I know I’m late to the party, but recently I’ve been enjoying the writings of Ron Rosenbaum, the writer of “narrative nonfiction and essays,” as he describes them, and current contributor to Slate. Over the past several years, Rosenbaum’s published a fascinating contemporary Divine Comedy of the human individual’s capacity for creation, destruction, and self-destruction (and the self-delusions attached thereto) in The Shakespeare Wars (2006), Explaining Hitler (1998), and How the End Begins: The Road To a Nuclear World War III (2011). These are, as the book publicists like to say, “real page-turners” — one wouldn’t think that any writer could make the current textual controversies over Shakespeare’s plays or the theological justifications (or non-justifications) for the existence of Hitler’s career as fascinating as detective stories, but there they are — fine entertainments in the best sense of the word, and demonstrating considerable insight into our own condition. (Rosenbaum also co-wrote, with Helen Whitney, the PBS Frontline documentary Faith and Doubt at Ground Zero.)
No doubt it helps that, like H.L. Mencken, Rosenbaum is an expert journalist and reporter who gets out of the house more often than not to conduct his own research; it also helps that Rosenbaum is a fine student of close reading of not only literature but also the times themselves, a product of his Yale University education (he spent a year in Yale’s graduate program for English literature, only to drop out after one course, a decision he describes in his 2012 essay “Should I Go to Grad School?”). Except for How the End Begins, these are great thonking big books, but the enthusiasm and meditation they inspire are infectious. Perhaps his career and style come closest to that of the late Christopher Hitchens — but Rosenbaum seems somewhat more charmingly self-critical, a doubter rather than a possessor of ultimate certainties.
If, as they should, theatremakers and others want Rosenbaum to start writing about theatre and drama, assisting in the effort to place them somewhere near the center of the cultural discourse again, well, they’ve got an uphill battle. Rosenbaum is already, as his enthusiasm for Shakespeare demonstrates, an ideal audience for good theatre and drama. But in “My Theater Problem — and Ours,” an essay he wrote in the 1990s for the New York Observer and reprinted in his collection The Secret Parts of Fortune, he describes his dissatisfaction (if that’s the word) with contemporary theatre and democratically spreads the blame over theatre practitioners, critics, and audiences alike. He writes:
[In] one way or another, I always seem to find myself at the wrong performance. I always seem to be seeing plays that seem utterly unlike what everyone else claims to have seen. I’m forever going to things that have been raved over by critics, chattered about by the chattering classes, awarded prizes and grants, and finding myself thinking — in those moments when I can keep myself awake from the industrial-strength tedium they induce — that this is the most clichéd, empty, contrived piece of ranting I have ever seen. Afterward, I’d find myself wondering, Is it possible I went to the wrong theater; this second-rate, self-satisfied, soporific contrivance can’t be the same stuff that people are taking seriously, can it? …

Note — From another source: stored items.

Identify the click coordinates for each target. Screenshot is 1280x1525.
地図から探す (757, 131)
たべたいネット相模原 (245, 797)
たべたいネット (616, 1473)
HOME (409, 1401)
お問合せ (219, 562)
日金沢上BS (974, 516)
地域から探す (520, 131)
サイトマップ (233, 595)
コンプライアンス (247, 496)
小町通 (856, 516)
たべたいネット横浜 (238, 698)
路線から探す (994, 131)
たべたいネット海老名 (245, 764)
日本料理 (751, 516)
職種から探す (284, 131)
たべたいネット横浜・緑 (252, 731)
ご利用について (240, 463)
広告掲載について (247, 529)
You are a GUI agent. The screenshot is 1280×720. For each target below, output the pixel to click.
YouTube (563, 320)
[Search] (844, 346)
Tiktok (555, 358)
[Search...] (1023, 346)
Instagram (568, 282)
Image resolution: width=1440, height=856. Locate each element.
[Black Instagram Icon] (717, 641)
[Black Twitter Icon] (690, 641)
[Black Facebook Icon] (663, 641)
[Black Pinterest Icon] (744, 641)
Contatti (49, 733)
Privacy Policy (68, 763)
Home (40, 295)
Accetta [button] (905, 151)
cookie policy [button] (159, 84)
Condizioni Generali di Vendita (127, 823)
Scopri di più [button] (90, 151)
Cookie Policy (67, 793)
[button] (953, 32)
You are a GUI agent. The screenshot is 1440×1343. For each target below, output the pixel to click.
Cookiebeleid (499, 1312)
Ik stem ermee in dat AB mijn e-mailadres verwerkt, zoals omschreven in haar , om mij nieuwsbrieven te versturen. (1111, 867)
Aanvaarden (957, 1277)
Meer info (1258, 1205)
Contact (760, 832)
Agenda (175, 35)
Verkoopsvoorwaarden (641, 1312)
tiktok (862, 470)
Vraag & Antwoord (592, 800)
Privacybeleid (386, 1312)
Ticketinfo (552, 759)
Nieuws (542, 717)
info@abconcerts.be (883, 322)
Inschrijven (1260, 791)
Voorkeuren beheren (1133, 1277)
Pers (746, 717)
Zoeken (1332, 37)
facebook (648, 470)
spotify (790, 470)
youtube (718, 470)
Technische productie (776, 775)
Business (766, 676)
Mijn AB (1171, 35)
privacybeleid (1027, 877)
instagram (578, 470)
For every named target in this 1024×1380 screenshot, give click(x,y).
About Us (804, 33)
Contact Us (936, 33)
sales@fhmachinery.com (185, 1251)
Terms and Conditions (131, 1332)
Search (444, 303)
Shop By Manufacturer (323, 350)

But it seems to me that the disparity between what’s lauded as greatness in the theater today and the reality of the product is far greater than in any other art form. Don’t get me wrong. It’s not that I don’t like or haven’t seen good theater. I’ll see any Shakespeare; you learn something even from bad performances. I was blown away by the film of Vanya on 42nd Street; in fact, I think it proves my point. The breathtaking level of intelligence in the acting and staging was so far above almost anything I’ve seen on Broadway or Off-Broadway in memory. I defy you to rent the movie of Vanya and tell me anything that comes close to it on the boards today.
Why is this? One explanation was suggested by Peter Brook, a director I’ve always admired … . In a devastating aside in Looking for Richard, Mr. Brook pointed out that contemporary theater has never solved the technical (and artistic) problem of theatrical ranting: the meretriciousness that infects the attempt to communicate inner life with words and gestures that must resound to distant balconies. It’s particularly a problem for the misconceived naturalism of most “good drama” on Broadway and Off. But I think the larger problem might have to do less with the writing and the acting and the ranting than with the complacency of the audience. With the fact that theatergoing today seems to have less to do with the rituals on stage than the rituals in the seats. With the self-validating function it performs in conferring Culture, like a medal of valor, on the audience: The pain and tedium they suffer through has won them the right to believe they are participating in an important cultural ritual. And it’s rarely felt as pain. It’s felt as resounding waves of self-approbation, a folk mass of self-satisfaction. Who was it that said that religion is really about the sanctification of wealth? New York theater, the secular religion of the city, is really about the sanctification of self. At the close of most performances, I’m convinced the audience is not applauding the play they’ve seen or the actors, but applauding themselves just for being there.